Working time regulations
Unless you have opted out in writing, your working time should not exceed the directive limits and all consultants should be aware that all of a resident’s on-call period counts as working time in the context of the directive.
You are also entitled to 11 hours of continuous rest in any 24 hours.
Acting down and what that means
‘Acting down’ is a phrase commonly used to describe a senior doctor performing the duties of a more junior colleague.
However, a consultant who is covering the work of a junior colleague cannot forget that they are a consultant and they do not have the option of pretending they are working at a lesser level of responsibility than they do normally.
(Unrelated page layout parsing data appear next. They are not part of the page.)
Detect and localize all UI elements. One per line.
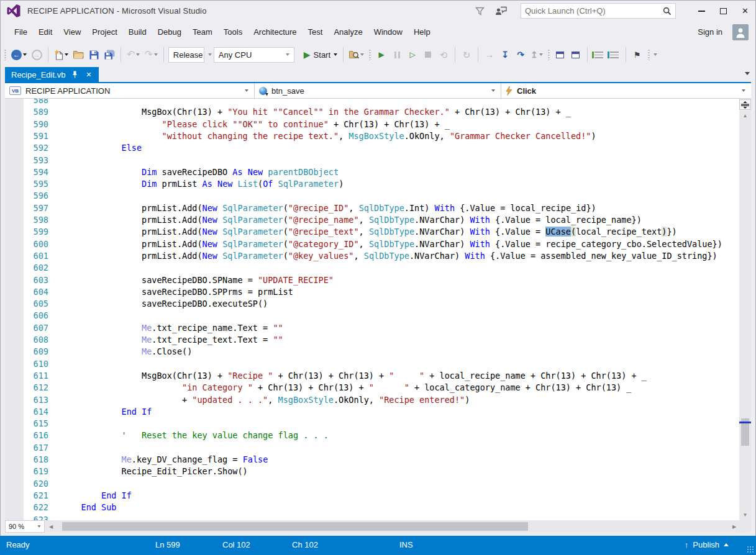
code-text[interactable]: Me.txt_recipe_text.Text = ""	[61, 334, 283, 346]
code-line-613[interactable]: 613 + "updated . . .", MsgBoxStyle.OkOnl…	[5, 394, 739, 406]
feedback-icon[interactable]	[494, 6, 507, 16]
resize-grip[interactable]	[747, 546, 754, 553]
code-line-618[interactable]: 618 Me.key_DV_change_flag = False	[5, 454, 739, 466]
code-text[interactable]: prmList.Add(New SqlParameter("@recipe_na…	[61, 214, 642, 226]
code-line-600[interactable]: 600 prmList.Add(New SqlParameter("@categ…	[5, 238, 739, 250]
stop-button[interactable]	[421, 47, 435, 63]
menu-item-test[interactable]: Test	[303, 24, 329, 40]
toggle-bookmark-button[interactable]: ⚑	[631, 47, 644, 63]
refresh-button[interactable]: ↻	[460, 47, 473, 63]
continue-button[interactable]: ▶	[375, 47, 388, 63]
quick-launch-input[interactable]	[525, 6, 663, 16]
toolbar-overflow-caret[interactable]	[654, 53, 657, 56]
code-text[interactable]: End If	[61, 490, 132, 502]
code-editor[interactable]: 588589 MsgBox(Chr(13) + "You hit ""Cance…	[5, 99, 739, 520]
navigate-backward-button[interactable]: ←	[10, 47, 28, 63]
user-avatar[interactable]	[732, 24, 749, 40]
vertical-scrollbar[interactable]: ▲ ▼	[739, 111, 751, 520]
quick-launch-box[interactable]	[521, 3, 676, 19]
restart-button[interactable]: ⟲	[437, 47, 450, 63]
debug-dropdown-caret[interactable]	[539, 53, 543, 56]
publish-button[interactable]: ↑ Publish	[685, 540, 729, 549]
menu-item-window[interactable]: Window	[368, 24, 408, 40]
menu-item-view[interactable]: View	[58, 24, 86, 40]
pause-button[interactable]	[390, 47, 404, 63]
open-file-button[interactable]	[71, 47, 85, 63]
code-line-601[interactable]: 601 prmList.Add(New SqlParameter("@key_v…	[5, 250, 739, 262]
find-in-files-button[interactable]	[348, 47, 365, 63]
editor-split-handle[interactable]	[739, 99, 751, 110]
code-text[interactable]: MsgBox(Chr(13) + "You hit ""Cancel"" in …	[61, 106, 571, 118]
code-line-607[interactable]: 607 Me.txt_recipe_name.Text = ""	[5, 322, 739, 334]
menu-item-team[interactable]: Team	[187, 24, 218, 40]
code-line-593[interactable]: 593	[5, 155, 739, 166]
code-text[interactable]: Me.Close()	[61, 346, 192, 358]
code-text[interactable]: "in Category " + Chr(13) + Chr(13) + " "…	[61, 382, 631, 394]
code-line-589[interactable]: 589 MsgBox(Chr(13) + "You hit ""Cancel""…	[5, 106, 739, 118]
code-text[interactable]: Me.txt_recipe_name.Text = ""	[61, 322, 283, 334]
menu-item-file[interactable]: File	[9, 24, 33, 40]
code-line-597[interactable]: 597 prmList.Add(New SqlParameter("@recip…	[5, 202, 739, 214]
step-over-button[interactable]: ↷	[514, 47, 527, 63]
code-text[interactable]: prmList.Add(New SqlParameter("@recipe_te…	[61, 226, 677, 238]
increase-indent-button[interactable]	[608, 47, 621, 63]
code-text[interactable]: End Sub	[61, 502, 116, 513]
code-line-598[interactable]: 598 prmList.Add(New SqlParameter("@recip…	[5, 214, 739, 226]
start-dropdown-caret[interactable]	[334, 53, 337, 56]
toolbar-grip[interactable]	[368, 49, 371, 60]
horizontal-scrollbar-thumb[interactable]	[62, 522, 528, 531]
code-line-617[interactable]: 617	[5, 442, 739, 454]
object-dropdown[interactable]: btn_save	[255, 83, 501, 98]
code-line-621[interactable]: 621 End If	[5, 490, 739, 502]
notifications-funnel-icon[interactable]	[473, 6, 486, 16]
code-line-612[interactable]: 612 "in Category " + Chr(13) + Chr(13) +…	[5, 382, 739, 394]
solution-configuration-combo[interactable]: Release	[168, 47, 204, 63]
menu-item-project[interactable]: Project	[86, 24, 122, 40]
code-line-602[interactable]: 602	[5, 262, 739, 274]
menu-item-build[interactable]: Build	[123, 24, 152, 40]
code-line-623[interactable]: 623	[5, 514, 739, 521]
code-line-619[interactable]: 619 Recipe_Edit_Picker.Show()	[5, 466, 739, 477]
code-line-594[interactable]: 594 Dim saveRecipeDBO As New parentDBObj…	[5, 166, 739, 178]
save-all-button[interactable]	[102, 47, 116, 63]
code-line-615[interactable]: 615	[5, 418, 739, 430]
code-line-620[interactable]: 620	[5, 478, 739, 490]
code-line-592[interactable]: 592 Else	[5, 142, 739, 154]
menu-item-help[interactable]: Help	[408, 24, 436, 40]
search-icon[interactable]	[663, 7, 672, 16]
code-text[interactable]: "Please click ""OK"" to continue" + Chr(…	[61, 119, 450, 130]
code-line-604[interactable]: 604 saveRecipeDBO.SPPrms = prmList	[5, 286, 739, 298]
code-text[interactable]: MsgBox(Chr(13) + "Recipe " + Chr(13) + C…	[61, 370, 647, 382]
scroll-down-icon[interactable]: ▼	[739, 512, 751, 518]
code-text[interactable]: prmList.Add(New SqlParameter("@recipe_ID…	[61, 202, 596, 214]
breakpoints-window-button[interactable]	[553, 47, 567, 63]
back-dropdown-caret[interactable]	[23, 53, 27, 56]
navigate-forward-button[interactable]: →	[30, 47, 43, 63]
find-dropdown-caret[interactable]	[360, 53, 364, 56]
menu-item-analyze[interactable]: Analyze	[328, 24, 368, 40]
show-next-statement-button[interactable]: →	[483, 47, 496, 63]
document-list-chevron-icon[interactable]	[745, 72, 750, 75]
code-line-616[interactable]: 616 ' Reset the key value change flag . …	[5, 430, 739, 441]
start-debug-button[interactable]: ▶ Start	[303, 47, 339, 63]
code-line-603[interactable]: 603 saveRecipeDBO.SPName = "UPDATE_RECIP…	[5, 274, 739, 286]
code-line-605[interactable]: 605 saveRecipeDBO.executeSP()	[5, 298, 739, 310]
code-line-611[interactable]: 611 MsgBox(Chr(13) + "Recipe " + Chr(13)…	[5, 370, 739, 382]
sign-in-link[interactable]: Sign in	[698, 27, 722, 37]
undo-dropdown-caret[interactable]	[136, 53, 140, 56]
undo-button[interactable]: ↶	[125, 47, 141, 63]
code-text[interactable]: prmList.Add(New SqlParameter("@category_…	[61, 238, 722, 250]
code-text[interactable]: saveRecipeDBO.SPName = "UPDATE_RECIPE"	[61, 274, 334, 286]
code-line-609[interactable]: 609 Me.Close()	[5, 346, 739, 358]
code-text[interactable]: "without changing the recipe text.", Msg…	[61, 130, 596, 142]
code-text[interactable]: Me.key_DV_change_flag = False	[61, 454, 268, 466]
step-into-button[interactable]: ↧	[498, 47, 512, 63]
code-text[interactable]: Dim saveRecipeDBO As New parentDBObject	[61, 166, 339, 178]
code-text[interactable]: Recipe_Edit_Picker.Show()	[61, 466, 248, 477]
code-line-596[interactable]: 596	[5, 190, 739, 202]
code-text[interactable]: saveRecipeDBO.SPPrms = prmList	[61, 286, 293, 298]
menu-item-debug[interactable]: Debug	[152, 24, 187, 40]
code-line-608[interactable]: 608 Me.txt_recipe_text.Text = ""	[5, 334, 739, 346]
code-text[interactable]: saveRecipeDBO.executeSP()	[61, 298, 268, 310]
code-line-614[interactable]: 614 End If	[5, 406, 739, 418]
Therefore, the consultant is not ‘acting down’ – they are acting appropriately in response to the unusual circumstances they are in.
It should be recognised that they are providing consultant level care and should be remunerated appropriately.
If as a consultant you are asked to provide resident cover because of persistently bad workforce planning beyond your control, tackling the root causes of those problems is the correct long-term approach.
Shift or resident working as a planned arrangement
Some consultants undertake shift work in premium time – this is particularly the case for certain specialties and services, such as paediatrics, emergency departments, intensive care and obstetrics.
BMA's view and position
The BMA’s position is that, where there is a need for a re-arrangement of responsibilities as a result of these pressures, the best way forward is to seek agreement through job planning arrangements to ensure that consultants are properly supported by both facilities and staff.
Some employers may attempt to recruit new consultants to posts which include this work in their job plans. From an employer’s perspective, this may be easier than trying to persuade or induce existing staff to take on these responsibilities.
The BMA consultant committee believes that this not a helpful way of addressing workforce requirements. They are likely to divide the consultant body and create potential tensions if those appointed become aware that their other colleagues are not required to carry out that work.
Where a consultant is considering accepting a post which includes resident on-call cover in the job plan, they should very carefully consider the nature of the long-term commitment they are making.
Any changes made cannot be varied at a later date without mutual agreement. One option to safeguard against this may be to negotiate a time limitation and/or a review of the resident arrangements.
Resident on-call guidance for Scotland
The 2004 Scottish consultant terms and conditions of service (para 4.9.1) clearly states that consultants will not, save in exceptional circumstances, undertake resident on call. There is however no definition of ’exceptional circumstances’.
There is no contractual obligation for consultants to undertake resident on call work and no national agreement on the rate payable. Instead, the terms and conditions of service stipulate that employers will negotiate resident on call arrangements with the BMA’s Local Negotiating Committees.
LNCs will have reached a local agreement with the Board on the arrangements that will apply to consultant resident on call, including remuneration, accommodation and catering.
Ensuring safe out of hours working
There are a range of consultant working patterns across different healthcare settings in Scotland. Consultants locally are best placed to determine what constitutes safe working in their particular context.
The practicalities of providing safe consultant working patterns may mean some consultants spending an increased proportion of their time working on-site out of hours.